> [Your goal] Output range, inclusive: from the line containing "Records Processing Project - 2017 Update" to the line containing "formerly withheld in full)". Restate those lines from the data below word for word and only those.
*** Block opens ***
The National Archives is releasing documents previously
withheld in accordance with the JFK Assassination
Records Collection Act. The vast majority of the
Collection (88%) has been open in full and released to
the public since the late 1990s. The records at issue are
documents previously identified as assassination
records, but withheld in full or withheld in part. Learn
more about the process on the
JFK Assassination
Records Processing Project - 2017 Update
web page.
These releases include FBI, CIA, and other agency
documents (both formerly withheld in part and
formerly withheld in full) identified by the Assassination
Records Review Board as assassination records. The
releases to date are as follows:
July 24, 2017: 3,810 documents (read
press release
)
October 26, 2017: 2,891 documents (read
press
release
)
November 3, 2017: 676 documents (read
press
*** Block closes ***
> [Response area]
Records Processing Project - 2017 Update
web page.
These releases include FBI, CIA, and other agency
documents (both formerly withheld in part and
formerly withheld in full) identified by the Assassination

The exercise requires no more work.